4. Role of emerging risk factors in risk assessment
The relationship of emerging risk factors to CHD risk is considered in detail in Section II.5. Some of these factors are potential adjuncts to risk assessment, but they should not take priority over the major risk factors. Risk evaluation should first be carried out as described for the major risk factors. Measurement of emerging risk factors is optional. Emerging risk factors that can be measured include elevations of Lp(a), remnant lipoproteins, small LDL, fibrinogen, homocysteine, high-sensitivity C-reactive protein, impaired fasting plasma glucose (110-125 mg/dL), and measures of subclinical atherosclerosis (myocardial ischemia by exercise testing, carotid intimal-medial thickness, and/or coronary calcium). Among these factors, measures of subclinical atherosclerosis appear to have the most potential usefulness for risk assessment in middleaged or older persons in whom standard risk factors decline in predictive power for individuals. If measurements are made and if abnormalities are detected, physician judgment is needed whether to modify the risk assessment.

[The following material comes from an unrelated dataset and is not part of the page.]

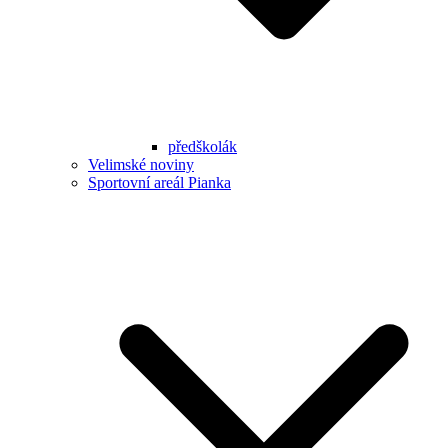
předškolák
Velimské noviny
Sportovní areál Pianka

Examples of where emerging risk factors might be integrated into ATP III risk assessment are the following: (a) to elevate persons with multiple risk factors and 10-year risk ≤20 percent to the category of CHD risk equivalent, and (b) to guide a decision about use of LDL-lowering drugs—after lifestyle changes—in persons with 0-1 risk factor who have an LDL cholesterol in the range of 160-189 mg/dL (see Section IV.2.c).
ATP III does not recommend routine measurement of any of the emerging risk factors for the purpose of risk assessment. They should be used for this purpose only in selected persons and then only on the basis of considered clinical judgment. Several of these tests are not readily available, not well standardized, and are relatively expensive. Therefore, if these tests are used to adjust risk estimates, the physician should be fully cognizant of their limitations; above all, they should not be given undue weight relative to the major risk factors.
↵ * LDL-C=LDL Cholesterol
↵ ** TC=Total Cholesterol
↵ † HDL-C=HDL Cholesterol
↵ ‡ TG=Triglycerides
↵ * Population distributions for serum total cholesterol, LDL cholesterol, HDL cholesterol, and triglyceride levels in the United States are provided in Appendix III-A. To convert cholesterol values in mg/dL to mmol/L, divide by 38.7. To convert triglyceride values in mg/dL to mmol/L, divide by 88.6.